I'm not suggesting that we return to the Fifties Britain of Mike Leigh's film Vera Drake, where all medical conditions from heavy menstrual bleeding to heart attacks are best treated with a strong cup of freshly brewed tea, because I am quite sure that out of 1,025,000 people claiming incapacity benefit because of "stress" there are probably 25,000 deserving cases. I'm sure that it must be exhausting for overworked doctors, faced with a surgery full of miseries, to come up with a way of shuffling them in and out of the door in the 12 minutes or so each patient is allotted. But we must blame doctors for doling out prescriptions for anti-depressants, and for signing up to the myth that is stress.

Is it too much to ask that employers do not have to accept stress as a reason for absence without a second opinion? Experts agree that the workplace has not got more stressful in the past 10 years. If anything there is now a whole raft of health and safety legislation designed to safeguard the well-being of workers, with new legislation relating to noise levels in the pipeline. A couple of generations ago the British workforce stood on assembly lines in draughts and dirt. We were a country with a manufacturing and engineering industry at our core. With the collapse of Rover, it's more evident than ever we are a nation of shopkeepers, leisure park attendants and heritage ticket collectors.

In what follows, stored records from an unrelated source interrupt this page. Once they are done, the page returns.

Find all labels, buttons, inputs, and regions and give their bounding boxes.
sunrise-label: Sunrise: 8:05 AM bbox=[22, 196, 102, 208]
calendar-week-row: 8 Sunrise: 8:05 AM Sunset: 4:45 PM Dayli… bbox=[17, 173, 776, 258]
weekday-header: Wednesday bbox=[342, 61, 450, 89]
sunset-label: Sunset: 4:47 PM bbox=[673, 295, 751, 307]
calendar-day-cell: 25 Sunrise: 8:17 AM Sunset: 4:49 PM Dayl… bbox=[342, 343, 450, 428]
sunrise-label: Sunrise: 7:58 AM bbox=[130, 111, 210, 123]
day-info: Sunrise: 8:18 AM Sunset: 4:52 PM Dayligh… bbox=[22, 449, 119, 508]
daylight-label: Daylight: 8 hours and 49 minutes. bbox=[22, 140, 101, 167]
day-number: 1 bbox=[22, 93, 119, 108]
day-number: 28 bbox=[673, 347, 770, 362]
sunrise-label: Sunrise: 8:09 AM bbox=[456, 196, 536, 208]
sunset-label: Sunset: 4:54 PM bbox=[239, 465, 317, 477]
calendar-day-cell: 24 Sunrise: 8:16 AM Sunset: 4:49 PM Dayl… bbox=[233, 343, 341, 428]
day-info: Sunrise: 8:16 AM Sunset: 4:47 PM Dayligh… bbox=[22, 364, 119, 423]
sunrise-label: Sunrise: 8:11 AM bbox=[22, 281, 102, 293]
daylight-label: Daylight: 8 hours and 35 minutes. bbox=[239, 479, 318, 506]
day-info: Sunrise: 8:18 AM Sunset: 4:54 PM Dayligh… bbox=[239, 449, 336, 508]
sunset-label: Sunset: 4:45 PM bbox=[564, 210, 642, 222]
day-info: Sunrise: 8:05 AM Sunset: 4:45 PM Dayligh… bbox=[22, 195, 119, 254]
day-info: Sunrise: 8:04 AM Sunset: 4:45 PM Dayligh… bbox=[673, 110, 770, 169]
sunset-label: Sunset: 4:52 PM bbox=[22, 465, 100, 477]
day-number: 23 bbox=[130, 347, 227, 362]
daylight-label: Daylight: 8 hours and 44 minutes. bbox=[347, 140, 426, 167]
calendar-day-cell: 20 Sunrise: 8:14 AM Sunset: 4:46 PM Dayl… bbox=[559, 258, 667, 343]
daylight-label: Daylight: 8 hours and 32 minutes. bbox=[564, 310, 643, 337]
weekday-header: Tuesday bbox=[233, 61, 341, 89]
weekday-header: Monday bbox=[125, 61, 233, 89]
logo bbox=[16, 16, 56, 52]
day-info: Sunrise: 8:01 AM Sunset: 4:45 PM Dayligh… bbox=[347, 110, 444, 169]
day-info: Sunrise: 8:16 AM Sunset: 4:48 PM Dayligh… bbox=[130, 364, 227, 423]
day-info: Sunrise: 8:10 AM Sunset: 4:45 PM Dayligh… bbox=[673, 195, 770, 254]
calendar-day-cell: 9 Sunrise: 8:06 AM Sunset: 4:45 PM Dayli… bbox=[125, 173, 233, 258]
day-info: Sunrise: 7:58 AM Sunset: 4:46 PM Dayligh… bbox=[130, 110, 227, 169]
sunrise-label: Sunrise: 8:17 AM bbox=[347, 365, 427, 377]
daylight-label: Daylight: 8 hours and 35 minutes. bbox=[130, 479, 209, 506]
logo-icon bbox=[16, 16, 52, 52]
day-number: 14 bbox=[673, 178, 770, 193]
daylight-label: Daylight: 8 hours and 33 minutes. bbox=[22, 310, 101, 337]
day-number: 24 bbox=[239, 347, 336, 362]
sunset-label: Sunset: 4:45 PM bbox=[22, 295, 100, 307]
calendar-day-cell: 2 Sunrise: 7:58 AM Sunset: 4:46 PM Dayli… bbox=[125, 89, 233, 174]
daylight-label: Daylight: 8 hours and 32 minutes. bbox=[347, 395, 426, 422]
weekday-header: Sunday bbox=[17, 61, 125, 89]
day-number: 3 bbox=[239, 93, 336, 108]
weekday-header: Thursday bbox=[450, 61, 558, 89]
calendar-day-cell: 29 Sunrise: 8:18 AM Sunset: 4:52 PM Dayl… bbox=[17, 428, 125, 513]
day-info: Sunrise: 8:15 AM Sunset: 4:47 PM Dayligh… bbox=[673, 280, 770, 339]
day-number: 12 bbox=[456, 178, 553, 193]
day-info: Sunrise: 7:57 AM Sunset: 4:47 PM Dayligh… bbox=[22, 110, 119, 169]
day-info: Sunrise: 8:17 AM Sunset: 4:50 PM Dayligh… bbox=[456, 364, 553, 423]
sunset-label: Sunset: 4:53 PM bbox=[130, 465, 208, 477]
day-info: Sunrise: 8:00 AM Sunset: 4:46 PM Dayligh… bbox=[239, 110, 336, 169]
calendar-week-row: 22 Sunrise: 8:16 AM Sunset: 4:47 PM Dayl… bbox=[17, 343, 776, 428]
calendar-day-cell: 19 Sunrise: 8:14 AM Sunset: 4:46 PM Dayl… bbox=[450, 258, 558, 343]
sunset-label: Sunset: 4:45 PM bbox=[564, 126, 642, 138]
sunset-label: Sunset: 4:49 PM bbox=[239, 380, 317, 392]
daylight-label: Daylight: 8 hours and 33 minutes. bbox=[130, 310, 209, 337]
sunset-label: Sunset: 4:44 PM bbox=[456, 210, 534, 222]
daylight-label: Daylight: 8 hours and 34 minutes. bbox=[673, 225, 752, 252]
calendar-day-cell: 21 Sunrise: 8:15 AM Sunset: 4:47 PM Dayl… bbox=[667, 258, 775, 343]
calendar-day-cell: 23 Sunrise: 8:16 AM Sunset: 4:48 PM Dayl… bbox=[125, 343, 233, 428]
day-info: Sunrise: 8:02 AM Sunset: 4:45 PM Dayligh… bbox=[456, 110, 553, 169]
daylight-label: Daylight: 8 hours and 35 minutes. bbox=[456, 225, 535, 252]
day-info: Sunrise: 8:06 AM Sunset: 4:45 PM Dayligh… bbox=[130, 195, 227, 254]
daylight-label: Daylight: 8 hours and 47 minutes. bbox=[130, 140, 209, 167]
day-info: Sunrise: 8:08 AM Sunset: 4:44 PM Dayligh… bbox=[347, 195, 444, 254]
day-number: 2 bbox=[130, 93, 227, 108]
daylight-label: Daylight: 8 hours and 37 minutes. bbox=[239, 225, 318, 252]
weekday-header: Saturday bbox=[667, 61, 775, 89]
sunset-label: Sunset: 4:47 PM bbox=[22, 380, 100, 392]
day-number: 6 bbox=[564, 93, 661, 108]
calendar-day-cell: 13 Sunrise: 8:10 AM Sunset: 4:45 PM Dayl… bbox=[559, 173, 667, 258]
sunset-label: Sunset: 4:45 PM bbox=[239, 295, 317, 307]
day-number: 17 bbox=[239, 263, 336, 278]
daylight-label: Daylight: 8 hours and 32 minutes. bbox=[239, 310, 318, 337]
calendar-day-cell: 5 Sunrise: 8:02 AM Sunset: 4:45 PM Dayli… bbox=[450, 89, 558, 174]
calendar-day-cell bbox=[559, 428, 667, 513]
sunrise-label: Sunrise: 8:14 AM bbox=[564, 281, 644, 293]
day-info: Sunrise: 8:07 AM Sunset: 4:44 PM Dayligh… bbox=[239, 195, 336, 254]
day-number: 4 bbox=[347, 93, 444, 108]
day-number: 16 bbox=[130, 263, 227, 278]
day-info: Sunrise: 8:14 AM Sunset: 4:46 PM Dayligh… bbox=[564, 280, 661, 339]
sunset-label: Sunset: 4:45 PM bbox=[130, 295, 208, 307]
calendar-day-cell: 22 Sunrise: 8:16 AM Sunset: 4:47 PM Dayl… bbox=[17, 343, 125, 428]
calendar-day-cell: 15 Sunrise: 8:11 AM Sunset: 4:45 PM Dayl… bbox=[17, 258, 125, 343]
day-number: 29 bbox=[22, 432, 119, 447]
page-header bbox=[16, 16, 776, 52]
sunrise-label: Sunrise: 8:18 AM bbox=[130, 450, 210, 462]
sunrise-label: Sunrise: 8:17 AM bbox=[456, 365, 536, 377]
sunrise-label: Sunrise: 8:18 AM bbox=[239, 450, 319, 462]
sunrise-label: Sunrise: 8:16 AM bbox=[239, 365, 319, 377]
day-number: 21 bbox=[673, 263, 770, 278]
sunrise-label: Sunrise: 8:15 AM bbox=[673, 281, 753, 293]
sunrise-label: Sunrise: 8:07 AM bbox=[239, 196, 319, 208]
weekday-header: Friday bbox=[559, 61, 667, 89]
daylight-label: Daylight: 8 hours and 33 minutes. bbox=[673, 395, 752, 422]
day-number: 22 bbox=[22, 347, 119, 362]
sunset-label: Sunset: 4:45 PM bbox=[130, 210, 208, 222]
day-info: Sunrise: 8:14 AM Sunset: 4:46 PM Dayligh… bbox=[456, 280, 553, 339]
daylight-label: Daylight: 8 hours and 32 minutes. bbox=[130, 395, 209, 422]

The truth is, most people grow up with unrealistic expectations of what life has in store for them. They don't bother to pay any attention at school, and then are astonished to discover that work is boring and not too wonderfully paid. Most people don't look like those airbrushed pieces of perfection in glossy magazines. Most men haven't got thighs like footballers or the pulling power of a multi-million pound golfer. Life's like that - unfair. And so, the extremely disgruntled will claim they have "stress". I really resent paying for it, and so should you. Cut the stress bill and we get new hospitals, better pay for nurses and teachers, new equipment and books for schoolchildren, and regular visits to museums, galleries, swimming pools and sports centres for every person under 18. That's worth upsetting a few hypochondriacs, surely?

Lost leaders

The election campaign has already degenerated into farce and we've got weeks to go. Blair and Howard started promisingly by meeting voters on a whole range of television programmes, and Five's show, where Mr Howard dealt with questions from members of the public face to face, worked particularly well. Mr Blair proved how adept he was at the medium when he endured strong criticism from an audience of women on the BBC. Jonathan Dimbleby proved to be a pompous and somewhat intrusive host, and although Mr Blair would not apologise for the war in Iraq he was right to let the arguments against his war strategy be heard. But talking to the public in a highly structured situation like a television studio hosted by professionals is one thing - explaining your policies to stroppy journalists is another. Neither of the two leaders really want to engage with the press on a daily basis - I think the term is "news management". Mr Blair wants to be photographed in front of the same group of "ordinary" party supporters over and over again, while Mr Howard wants to be photographed meeting matrons in a hospital, but does not want journalists to witness the encounter. It was, apparently, a photo-opportunity. Both men are making a big mistake if they think they can manipulate their coverage in this way - this is a battle only the press can win, and it's getting nastier by the day.